▶ **Task brief**:
Every line in the data below that holds "Injambakkam" should be found and copied.

▶ **Study material**:
Content starts

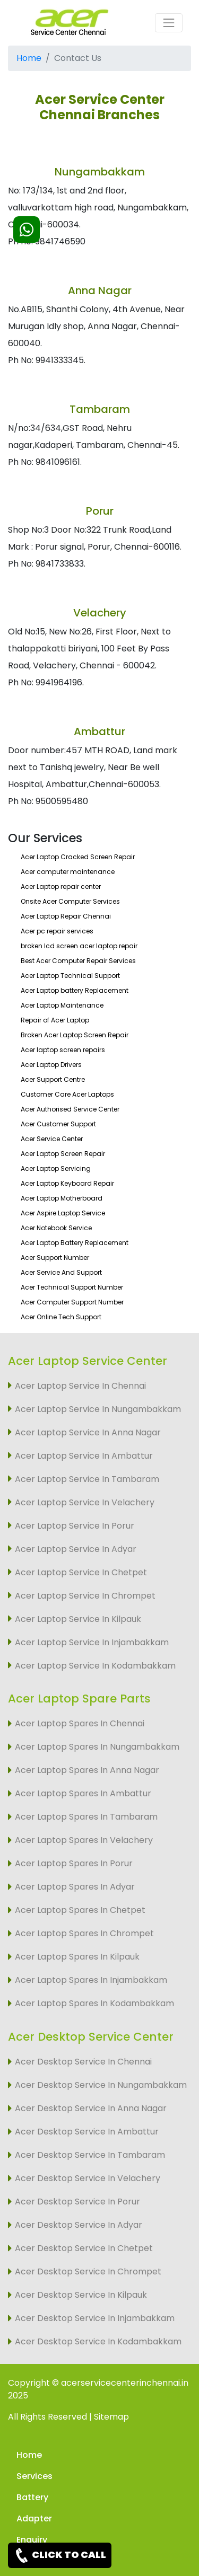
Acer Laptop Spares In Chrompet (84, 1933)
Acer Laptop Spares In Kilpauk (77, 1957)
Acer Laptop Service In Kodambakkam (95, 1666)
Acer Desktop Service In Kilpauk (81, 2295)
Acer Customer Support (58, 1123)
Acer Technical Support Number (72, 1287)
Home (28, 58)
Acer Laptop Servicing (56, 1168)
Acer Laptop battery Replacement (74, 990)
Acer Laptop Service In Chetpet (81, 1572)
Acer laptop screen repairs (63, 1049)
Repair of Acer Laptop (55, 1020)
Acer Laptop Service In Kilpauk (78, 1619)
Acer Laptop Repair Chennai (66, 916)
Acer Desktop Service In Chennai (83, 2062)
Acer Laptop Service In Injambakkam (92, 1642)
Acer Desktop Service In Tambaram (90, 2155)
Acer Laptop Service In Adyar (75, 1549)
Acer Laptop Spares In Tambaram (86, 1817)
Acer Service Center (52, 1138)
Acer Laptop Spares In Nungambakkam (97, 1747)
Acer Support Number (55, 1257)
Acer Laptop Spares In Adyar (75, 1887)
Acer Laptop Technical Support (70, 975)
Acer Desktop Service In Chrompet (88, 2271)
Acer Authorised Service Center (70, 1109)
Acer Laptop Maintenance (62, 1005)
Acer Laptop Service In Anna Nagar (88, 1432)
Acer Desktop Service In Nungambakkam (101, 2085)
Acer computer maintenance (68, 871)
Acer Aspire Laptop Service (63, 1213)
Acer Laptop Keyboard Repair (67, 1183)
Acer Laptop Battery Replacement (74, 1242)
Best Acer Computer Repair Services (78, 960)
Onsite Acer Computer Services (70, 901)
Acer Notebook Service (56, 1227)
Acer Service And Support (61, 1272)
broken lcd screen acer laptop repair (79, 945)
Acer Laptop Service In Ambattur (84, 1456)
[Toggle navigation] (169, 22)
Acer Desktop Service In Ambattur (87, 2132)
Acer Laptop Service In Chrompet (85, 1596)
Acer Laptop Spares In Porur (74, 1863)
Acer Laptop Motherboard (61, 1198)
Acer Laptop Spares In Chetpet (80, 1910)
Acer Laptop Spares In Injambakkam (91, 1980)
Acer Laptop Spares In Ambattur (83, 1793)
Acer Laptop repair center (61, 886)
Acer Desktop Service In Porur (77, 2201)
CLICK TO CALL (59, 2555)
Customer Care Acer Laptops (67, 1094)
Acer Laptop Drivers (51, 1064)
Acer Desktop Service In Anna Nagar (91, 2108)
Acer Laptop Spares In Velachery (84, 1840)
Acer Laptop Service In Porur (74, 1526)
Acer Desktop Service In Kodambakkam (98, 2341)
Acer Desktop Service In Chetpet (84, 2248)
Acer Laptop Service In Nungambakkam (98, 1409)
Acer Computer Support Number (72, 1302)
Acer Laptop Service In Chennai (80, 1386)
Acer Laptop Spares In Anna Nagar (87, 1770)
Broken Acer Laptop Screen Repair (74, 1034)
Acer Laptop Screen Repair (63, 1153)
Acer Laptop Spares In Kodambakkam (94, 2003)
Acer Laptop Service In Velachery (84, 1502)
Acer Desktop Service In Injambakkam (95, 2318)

Content ends
Content starts

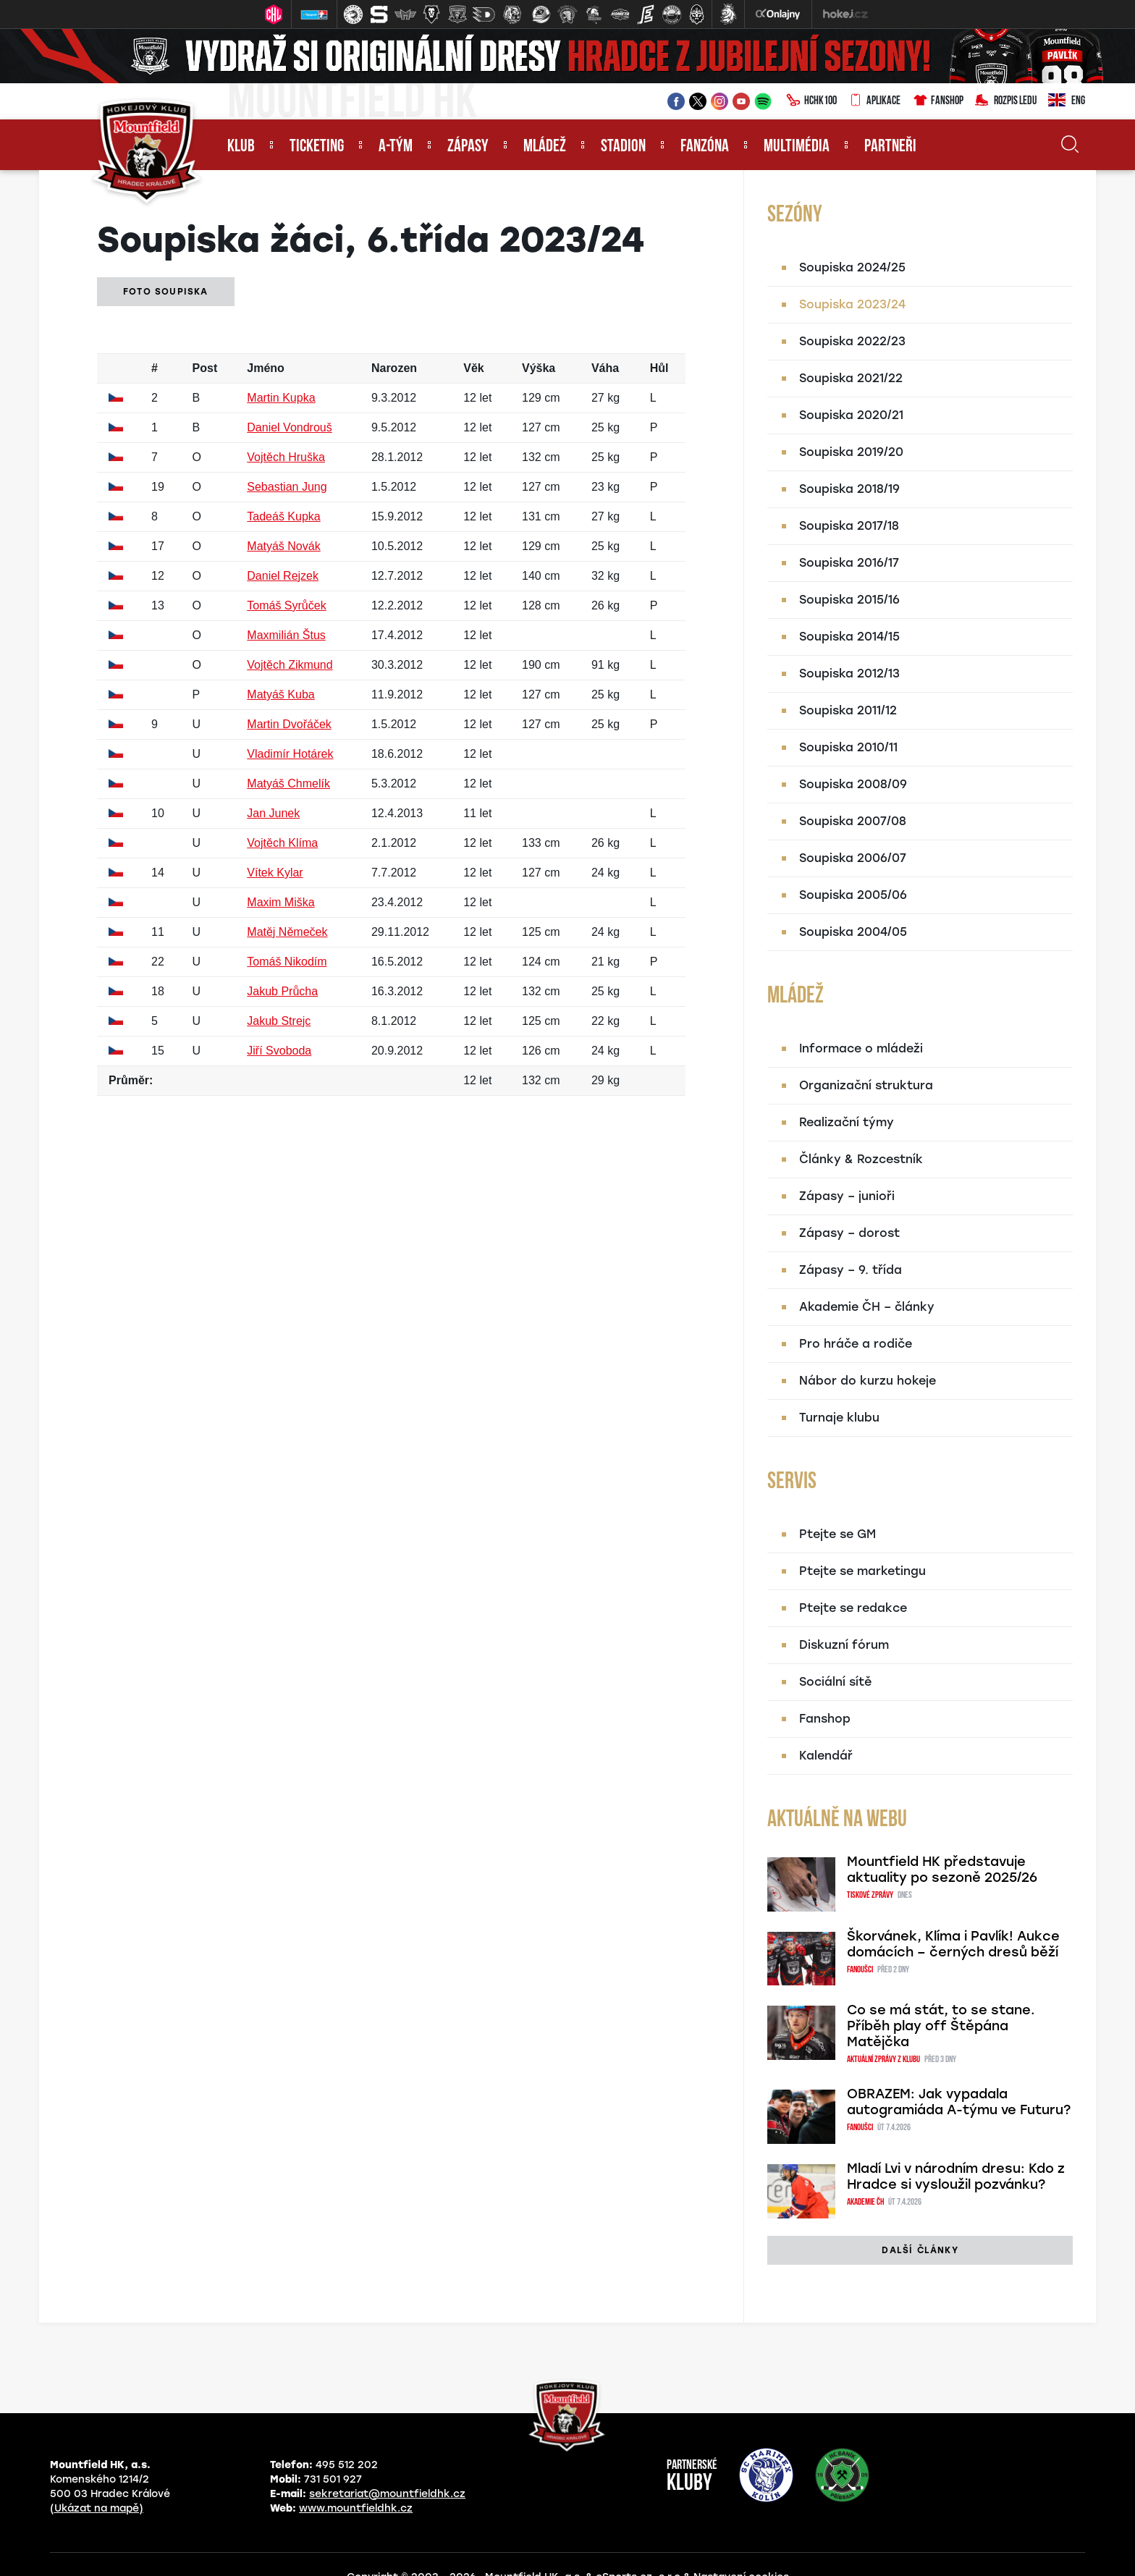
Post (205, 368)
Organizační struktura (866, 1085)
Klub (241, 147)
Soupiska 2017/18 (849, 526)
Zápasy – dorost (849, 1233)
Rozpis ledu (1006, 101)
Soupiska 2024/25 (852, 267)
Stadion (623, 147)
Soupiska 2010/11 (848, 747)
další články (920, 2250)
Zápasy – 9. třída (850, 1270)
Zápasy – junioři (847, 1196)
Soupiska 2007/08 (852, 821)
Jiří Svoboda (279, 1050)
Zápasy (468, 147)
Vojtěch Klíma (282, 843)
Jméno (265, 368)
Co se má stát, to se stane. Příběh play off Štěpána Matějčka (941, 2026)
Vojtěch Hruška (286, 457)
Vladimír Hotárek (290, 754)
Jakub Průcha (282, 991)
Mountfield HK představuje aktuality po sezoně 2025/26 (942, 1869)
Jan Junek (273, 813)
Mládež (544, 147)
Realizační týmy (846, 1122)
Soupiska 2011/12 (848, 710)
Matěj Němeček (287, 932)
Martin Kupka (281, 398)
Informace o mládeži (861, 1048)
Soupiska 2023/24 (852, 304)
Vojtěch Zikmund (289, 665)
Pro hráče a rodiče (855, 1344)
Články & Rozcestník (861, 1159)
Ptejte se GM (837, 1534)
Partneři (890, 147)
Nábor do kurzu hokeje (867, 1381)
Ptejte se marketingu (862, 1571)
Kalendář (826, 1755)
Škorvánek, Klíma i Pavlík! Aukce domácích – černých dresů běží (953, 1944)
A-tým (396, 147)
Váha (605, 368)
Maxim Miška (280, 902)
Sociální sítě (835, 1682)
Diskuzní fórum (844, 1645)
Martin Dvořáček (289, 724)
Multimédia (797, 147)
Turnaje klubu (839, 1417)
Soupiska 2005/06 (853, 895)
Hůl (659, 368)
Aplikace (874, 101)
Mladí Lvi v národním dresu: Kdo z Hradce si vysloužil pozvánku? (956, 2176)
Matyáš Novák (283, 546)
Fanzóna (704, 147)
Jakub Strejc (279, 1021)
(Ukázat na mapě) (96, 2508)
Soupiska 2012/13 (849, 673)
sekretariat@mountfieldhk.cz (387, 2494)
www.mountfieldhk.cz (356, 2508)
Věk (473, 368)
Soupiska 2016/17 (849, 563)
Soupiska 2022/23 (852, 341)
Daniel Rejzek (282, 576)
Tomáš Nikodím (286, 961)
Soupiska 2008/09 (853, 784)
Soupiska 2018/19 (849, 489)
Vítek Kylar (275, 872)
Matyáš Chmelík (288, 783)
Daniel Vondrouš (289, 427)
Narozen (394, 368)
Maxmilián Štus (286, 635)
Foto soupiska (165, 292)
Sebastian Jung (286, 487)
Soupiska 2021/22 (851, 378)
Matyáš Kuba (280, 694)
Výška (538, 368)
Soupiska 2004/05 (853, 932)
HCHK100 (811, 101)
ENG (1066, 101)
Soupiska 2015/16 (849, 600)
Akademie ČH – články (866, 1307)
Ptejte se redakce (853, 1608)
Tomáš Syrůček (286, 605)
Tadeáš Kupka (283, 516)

Content ends
Content starts

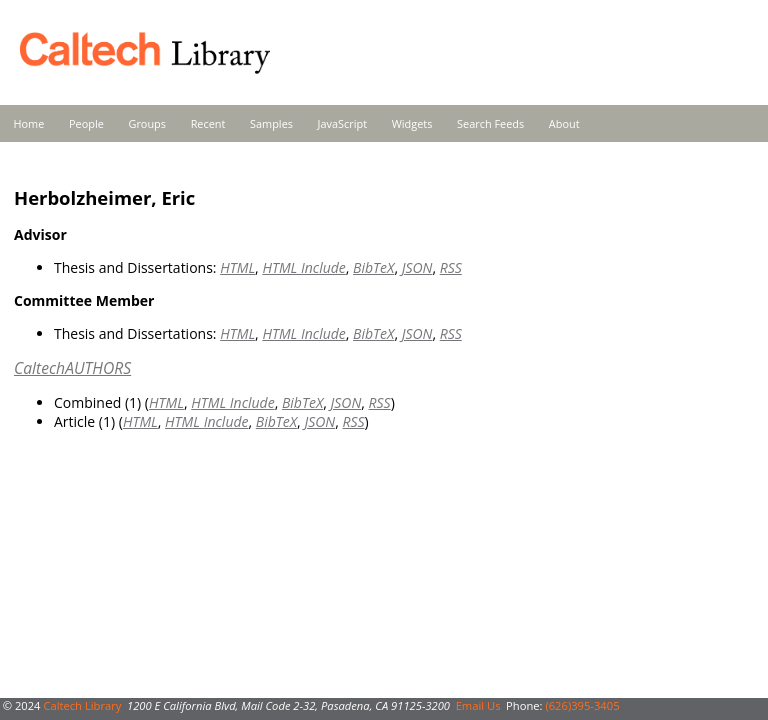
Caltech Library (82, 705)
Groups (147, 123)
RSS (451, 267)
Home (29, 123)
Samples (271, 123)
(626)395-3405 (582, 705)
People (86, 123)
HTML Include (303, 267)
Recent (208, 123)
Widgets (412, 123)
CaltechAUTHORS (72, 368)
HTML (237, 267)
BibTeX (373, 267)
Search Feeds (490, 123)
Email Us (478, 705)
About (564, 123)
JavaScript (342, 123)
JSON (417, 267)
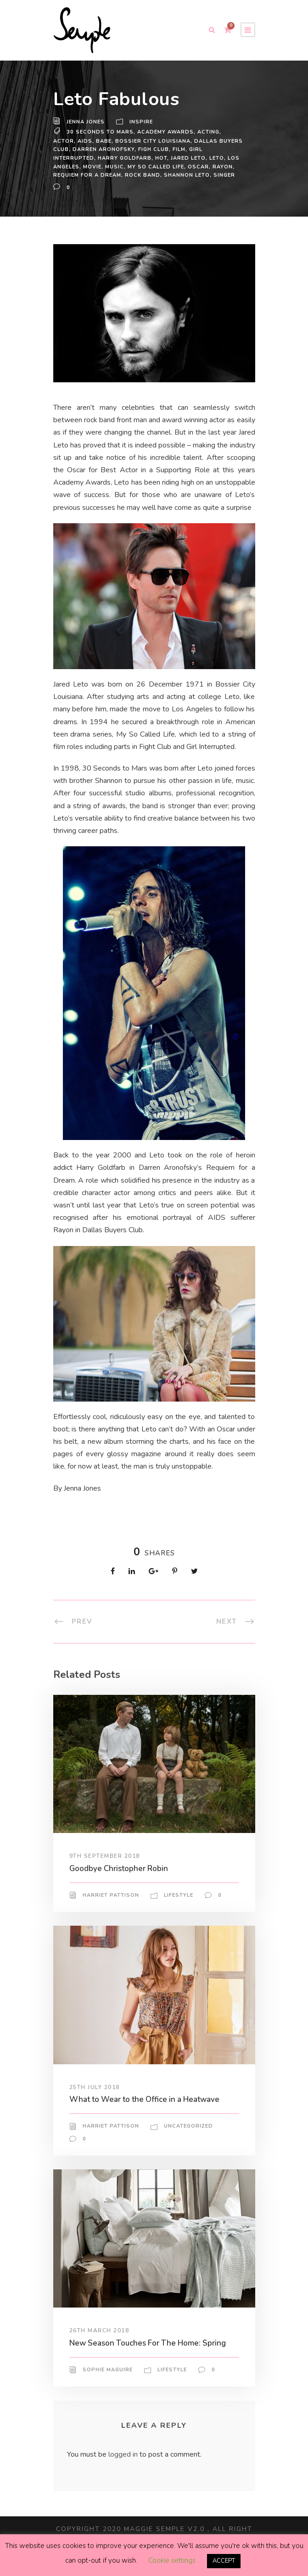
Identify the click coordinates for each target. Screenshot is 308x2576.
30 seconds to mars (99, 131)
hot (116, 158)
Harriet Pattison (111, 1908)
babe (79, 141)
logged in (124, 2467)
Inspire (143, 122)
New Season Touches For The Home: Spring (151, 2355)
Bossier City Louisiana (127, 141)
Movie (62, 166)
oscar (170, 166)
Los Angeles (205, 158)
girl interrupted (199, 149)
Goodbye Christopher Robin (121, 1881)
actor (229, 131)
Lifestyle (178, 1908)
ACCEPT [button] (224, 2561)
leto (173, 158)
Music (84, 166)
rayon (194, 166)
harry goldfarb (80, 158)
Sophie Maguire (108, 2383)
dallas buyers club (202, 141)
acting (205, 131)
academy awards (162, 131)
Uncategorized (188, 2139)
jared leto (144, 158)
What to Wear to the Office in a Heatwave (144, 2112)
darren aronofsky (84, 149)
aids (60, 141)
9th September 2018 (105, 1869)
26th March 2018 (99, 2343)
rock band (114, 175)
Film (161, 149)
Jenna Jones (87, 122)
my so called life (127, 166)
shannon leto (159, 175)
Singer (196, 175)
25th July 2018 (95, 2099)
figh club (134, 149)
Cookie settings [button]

Content ends

▶ **Answer**:
Acer Laptop Service In Injambakkam (92, 1642)
Acer Laptop Spares In Injambakkam (91, 1980)
Acer Desktop Service In Injambakkam (95, 2318)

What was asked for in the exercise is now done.